Archived Content

The following content is from an older version of this website, and may not display correctly.

In the history of computer architecture great designs inevitably run up against the constraints of the laws of physics. Over the last decade, high-performance computing has benefitted hugely from architects being able to leverage the scalability of CPUs designed originally for PCs.  But that scalability ran up against a problem - put too many commercial-off-the-shelf CPUs together, and they get too hot.

For Intel to ford this physical chasm, it has had to throw away its old designs and start afresh.

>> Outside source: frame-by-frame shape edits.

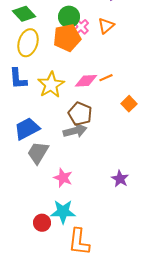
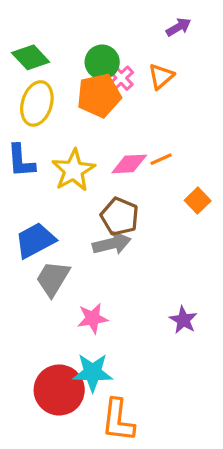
pink star: (63, 178) -> (93, 318), turned -30
red circle: (42, 223) -> (59, 390), size x1.8

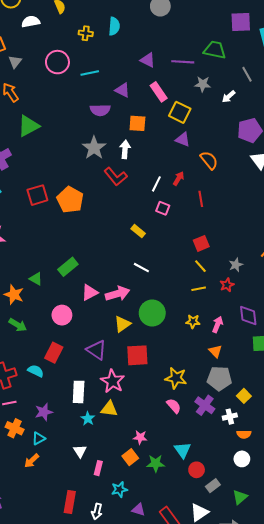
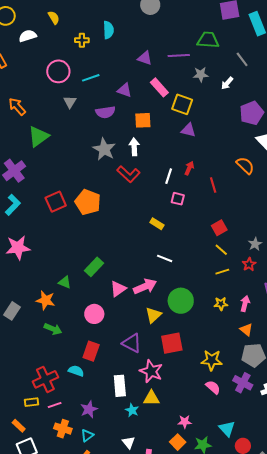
gray triangle: (15, 62) -> (70, 102), moved
orange semicircle: (209, 160) -> (245, 165), moved

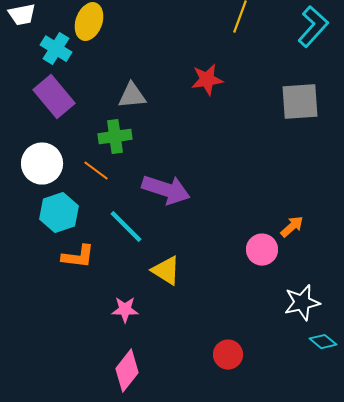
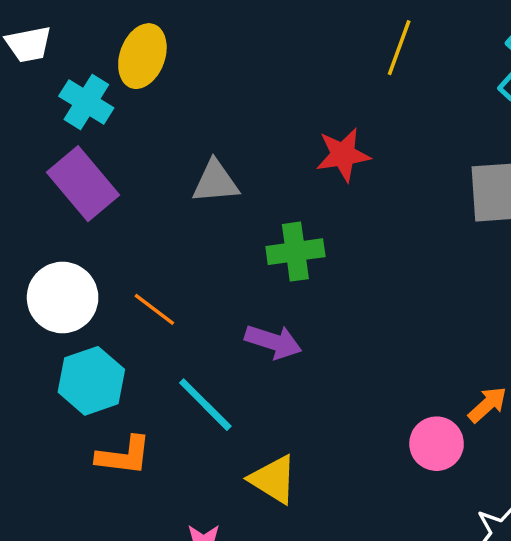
green cross: (115, 137) -> (295, 252), moved
purple arrow: (166, 190) -> (273, 342), size x0.7

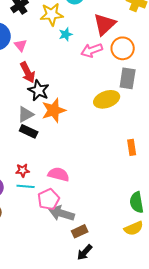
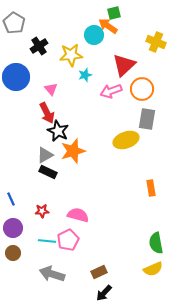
pink triangle: (21, 45) -> (51, 89), moved
cyan line: (26, 186) -> (47, 241), moved
gray arrow: (62, 213) -> (52, 274), moved

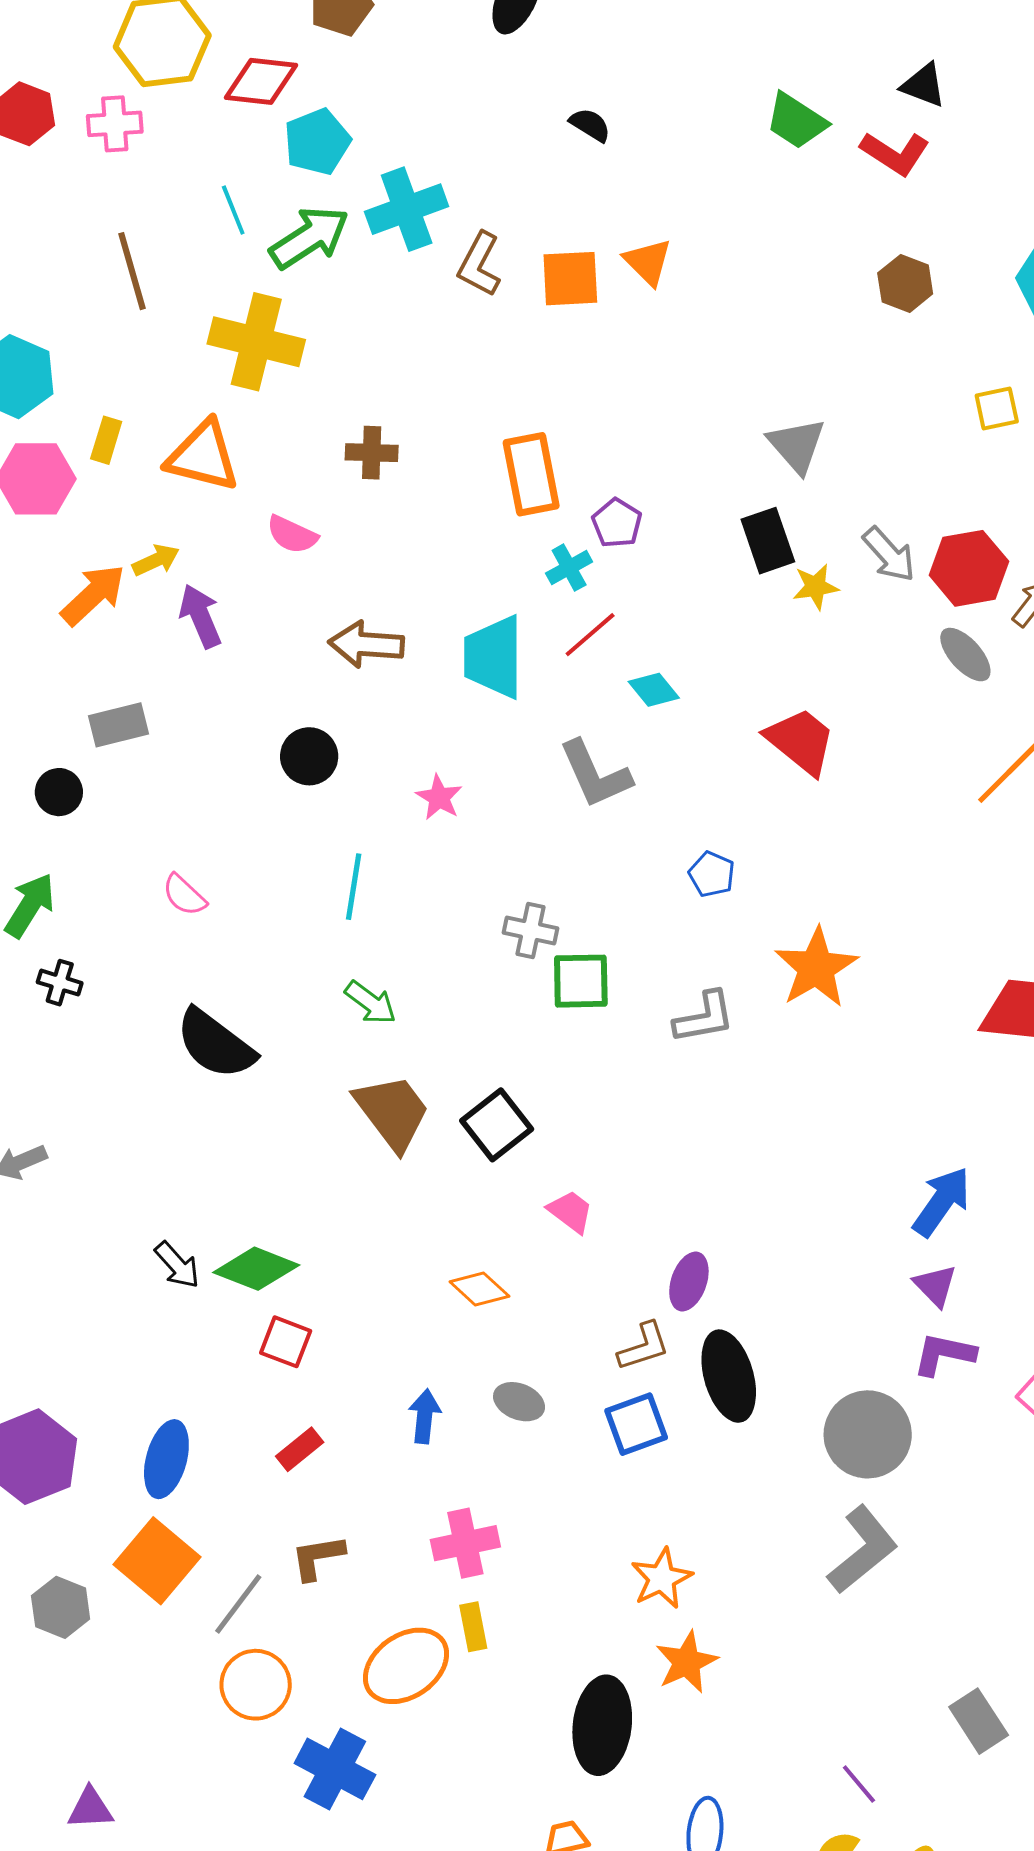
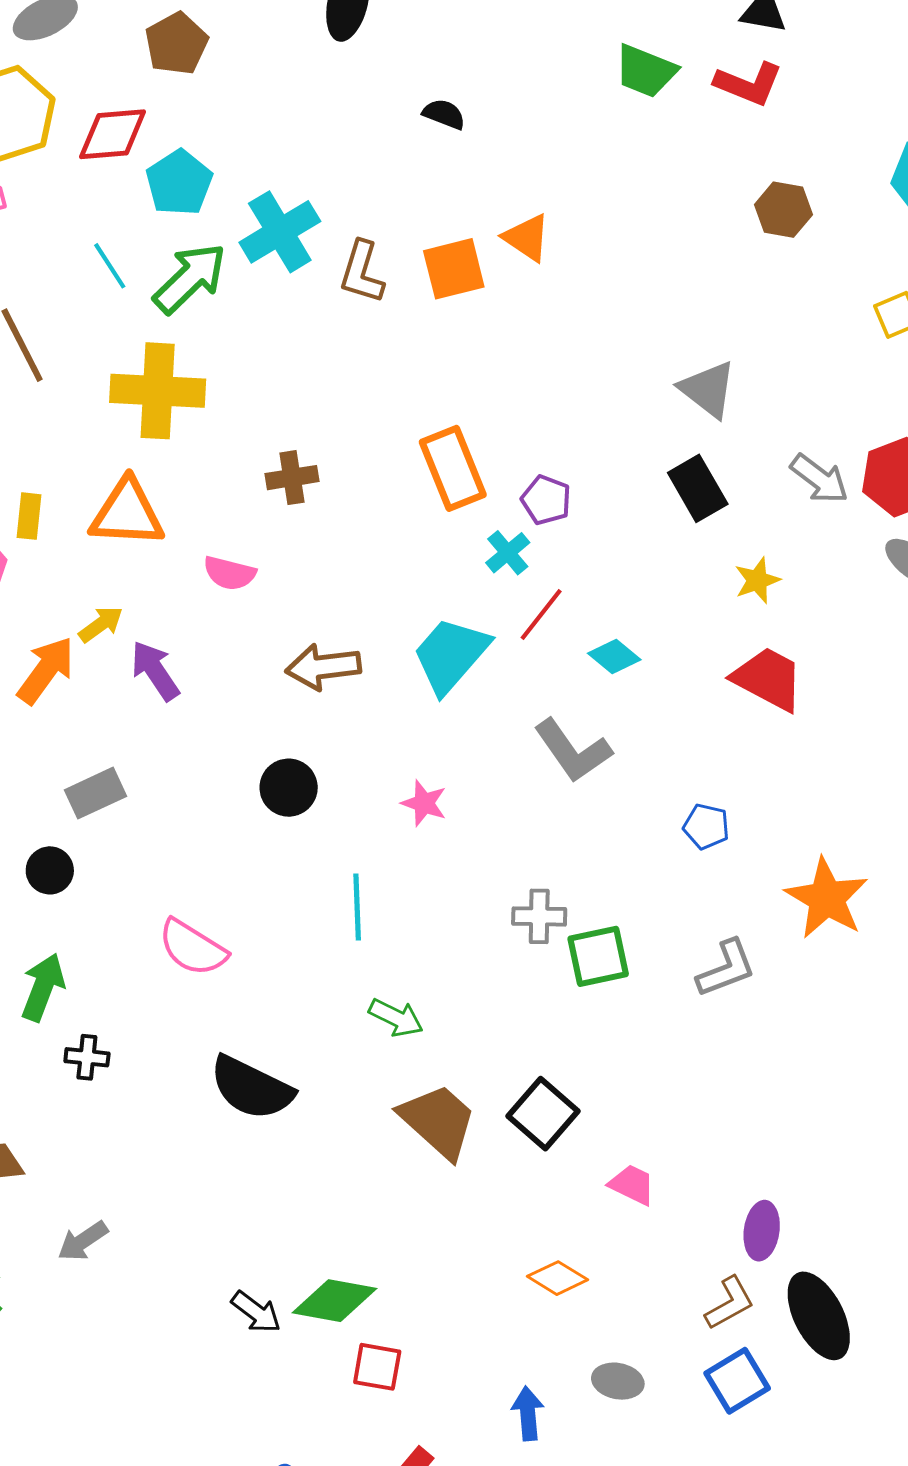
yellow star: (816, 587) -> (757, 580), moved
cyan trapezoid: (494, 657) -> (451, 655), turned 52
pink semicircle: (184, 895) -> (193, 948), size x1.5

Two years ago, it unveiled its Xeon Phi class processors, substituting for the one-time seemingly infinite scalability of Core Microarchitecture CPUs with the convergence of dozens of Pentiums onto a single die.  The Knights Corner generation of Xeon Phi used 22nm lithography to produce a co-processor card on a PCIe bus interface, looking something like an old Pentium Pro.

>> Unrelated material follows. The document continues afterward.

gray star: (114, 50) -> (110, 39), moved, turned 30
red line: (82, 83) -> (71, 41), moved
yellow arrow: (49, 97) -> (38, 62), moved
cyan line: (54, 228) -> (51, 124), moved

Last November, Intel previewed its second-generation Xeon Phi, called Knights Landing.  This time, it was a full-scale CPU, shrunken even further by virtue of 14nm lithography.

That preview left the answer to an extremely important question hanging in the air - how would so much compute power in so dense a configuration manage memory accesses without bottlenecking?

So close, yet so far
“The gap started to widen in terms of how we were scaling our memory performance,” said Mike Black, a technology strategist with Micron Technology, in an interview with Datacenter Dynamics.  “It then became such a gap that system designers were doing things creatively to get more memory bandwidth into the system.  But the fundamental problem was, these multicore processors were not having access to enough near memory to allow them to operate optimally.”

Since November, we’ve known that memory would have to take a completely new form — something Intel was calling a “hybrid cube” — but we haven’t known just what form that would take.

Today, at least some of the details are revealed.  Once again, Intel has teamed with its long-time memory partner, Micron, to present a different, though perhaps not altogether novel, manufacturing and packaging apparatus for HPC memory.  It’s still called the hybrid memory cube (HMC), which is the name that escaped from Intel’s lips during its first demonstration of Xeon Phi chips at IDF 2011.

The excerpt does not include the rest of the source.